Tuesday, May 9, 2000 | 9:31 a.m.

Dean Juipe's column appears Monday, Tuesday, Wednesday and Friday. His boxing notebook appears Thursday. Reach him at juipe@lasvegassun.com or 259-4084.

Despite paying the man no outward attention, he was impossible to ignore.

"Look at that," he exclaimed from his position at the bar, and the tone of his voice required everyone within earshot to do as he was doing and gaze toward a nearby television set. "That was nothing more than a pop fly and it went over the fence.

"This is getting ridiculous."

He wasn't through and neither were the teams involved in the televised slugfest. Before the night was over there would be four-run innings, five-run innings and seven-run innings, all of which exasperated the intolerant viewer.

The major league baseball game he was watching, Houston at Los Angeles, was one of many already this season in which the multitude of runs would have been easier to count with an abacus. Scoring, in case you haven't noticed, is up and the home run count is numbing.

The trend, if that's what it is, is by design yet hardly anyone with an opinion to express and an outlet for its expression is too happy about it. Whether it's an old fan crying in his beer at the neighborhood bar or a columnist with an ax to grind, the home run frenzy has many, many dissenters.

Their complaints are specific: the ball is juiced; the strike zone is too small; the pitching too inferior. The result is that home runs are up from a record 2.3 per game in 1999 to 2.6 today, and that a team that hit only 58 home runs in all of 1986 -- the St. Louis Cardinals -- hit a record 55 alone in the month of April this season.

Runs per game are up from last season's 10.2 to 10.7, and, to many fans' dismay, the game has changed.

But, guess what? It's time to put personal preference aside and get used to the modern game as it is.

Having written 20 years ago and then again 10 years ago that baseball was mistaken in accenting offense and turning the sport into a four-cornered relay race, the time has come for a reality check. And that reality is this: Not only is the dead-ball era long gone, so is the 2-1 game.

Critics are arguing that baseball has trashed its past with all these offensive fireworks, which, supposedly, appeal to a younger generation. The stated fear is that once-treasured statistical milestones will not only be erased, their significance will be completely lost on future fans.

But that horse has already left the barn. Whether the typical baseball game is 1-0 or 20-15, as time passes fewer and fewer people will realize Frank "Home Run" Baker earned his reputation by leading the American League in homers four consecutive years (1911-14) even though he never hit more than 12 in a given year.
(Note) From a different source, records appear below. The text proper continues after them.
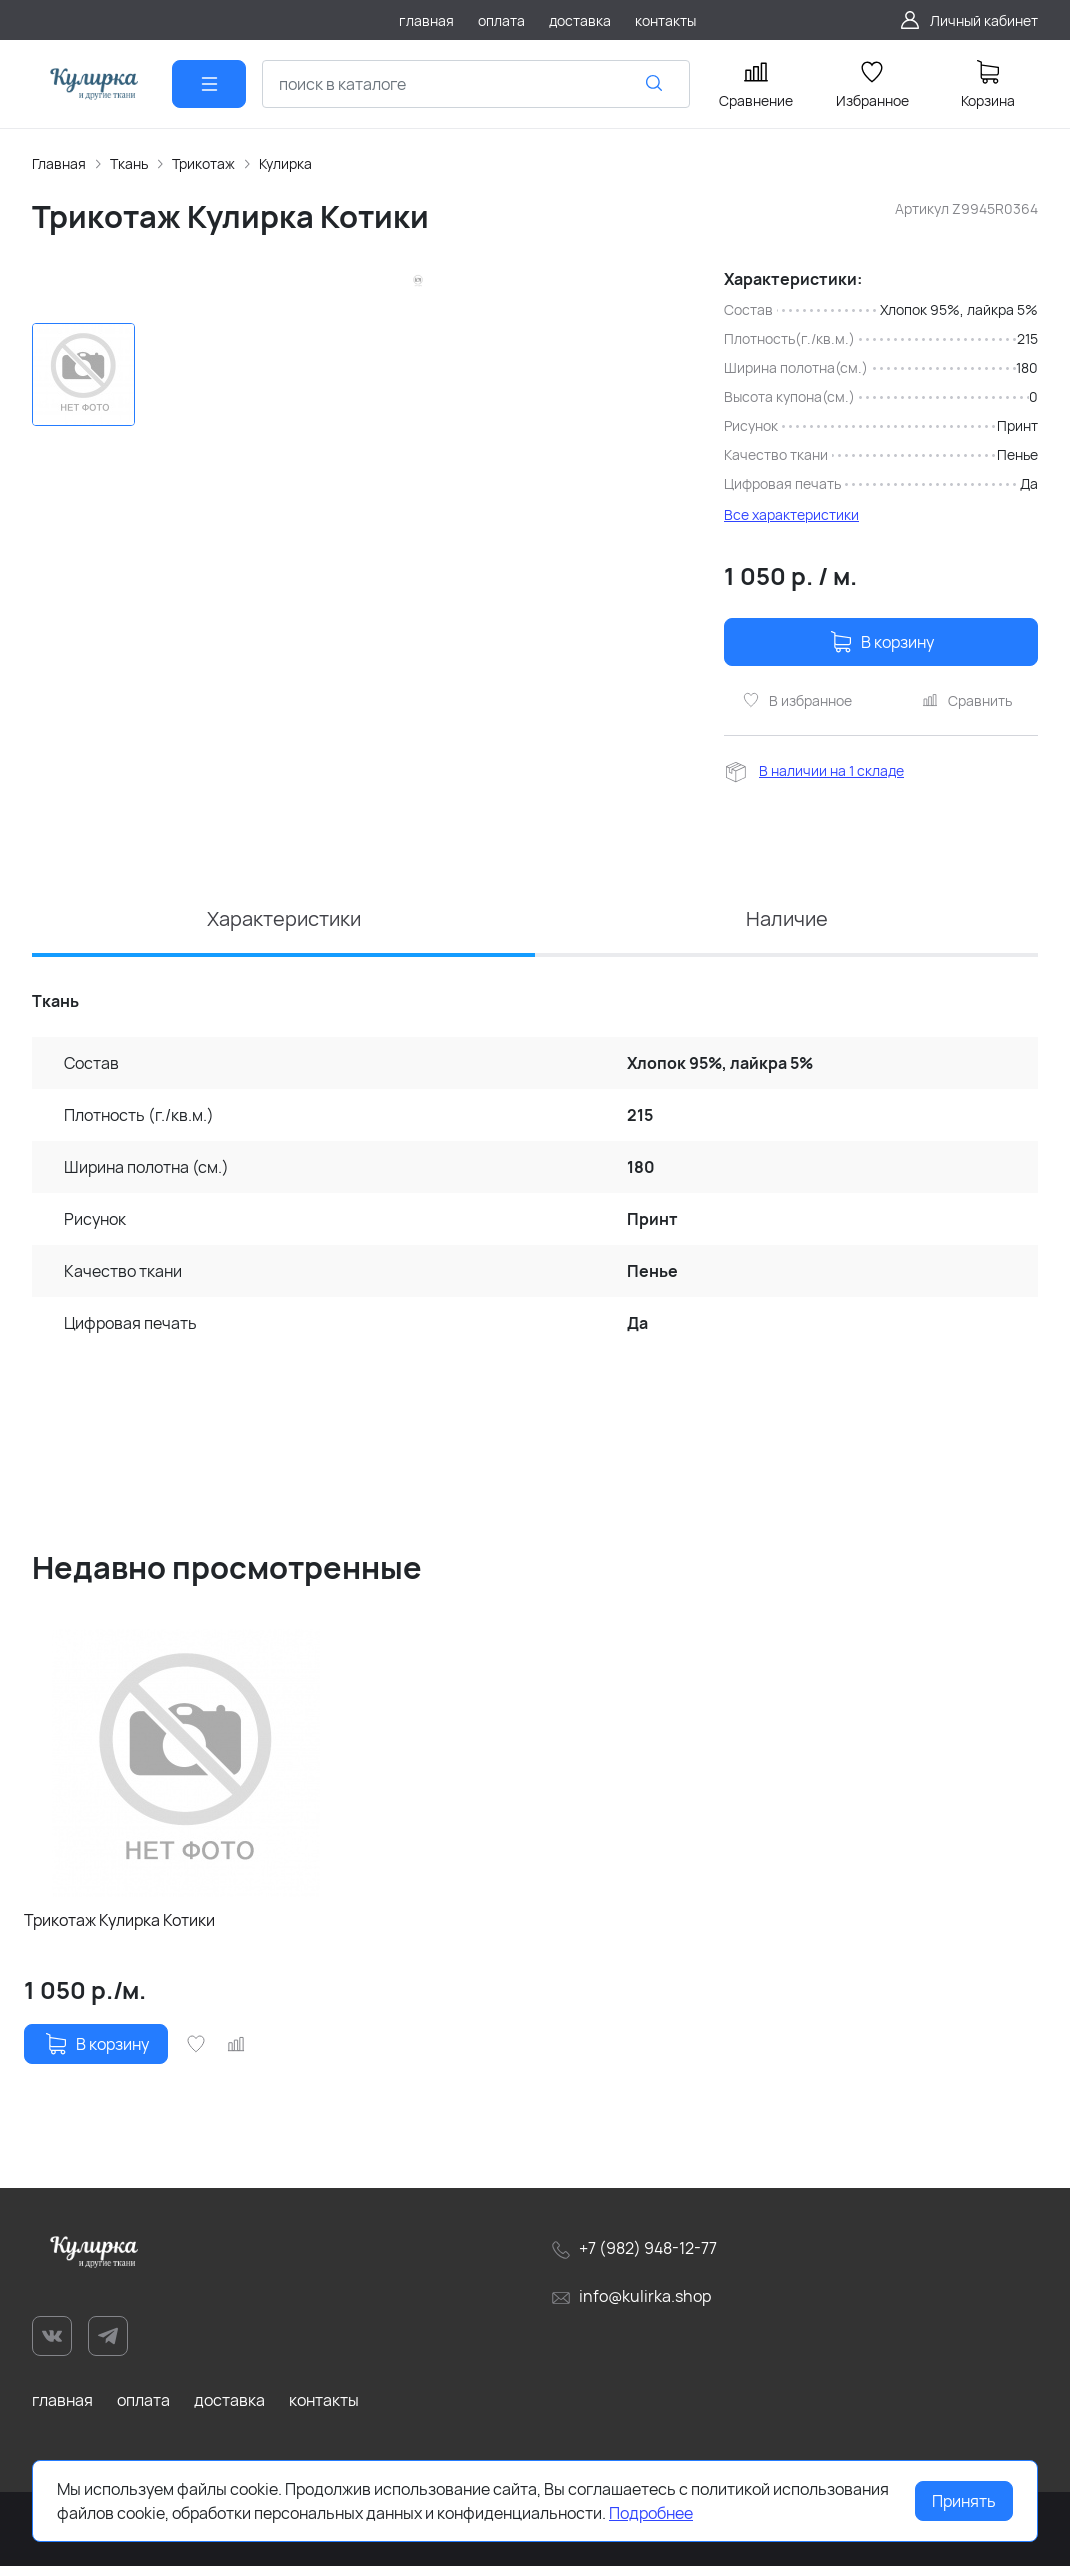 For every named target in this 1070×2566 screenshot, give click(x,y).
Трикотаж (203, 163)
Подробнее (651, 2513)
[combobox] (476, 84)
If the 60-homer season becomes commonplace -- and it looks as if it might -- fans have two options: welcome it, however reluctantly, or cut their ties to the sport.
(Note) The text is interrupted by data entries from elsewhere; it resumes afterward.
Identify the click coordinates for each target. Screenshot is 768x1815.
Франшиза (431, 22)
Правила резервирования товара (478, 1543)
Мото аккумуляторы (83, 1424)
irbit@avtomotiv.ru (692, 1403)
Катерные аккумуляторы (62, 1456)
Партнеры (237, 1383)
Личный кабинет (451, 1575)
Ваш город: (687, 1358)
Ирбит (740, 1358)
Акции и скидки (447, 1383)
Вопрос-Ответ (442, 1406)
It's easier to welcome it.

Baseball has no desire to turn back the clock. It is studying, via the University of Massachusetts, the density of the balls in use this season and it may weigh the merits of raising the pitching mound or expanding the strike zone, but it is content with the product as we're currently seeing it.

Save the theatrics. It may not be the style of baseball you or your father grew up enjoying, but it's what's in fashion and it's here to stay.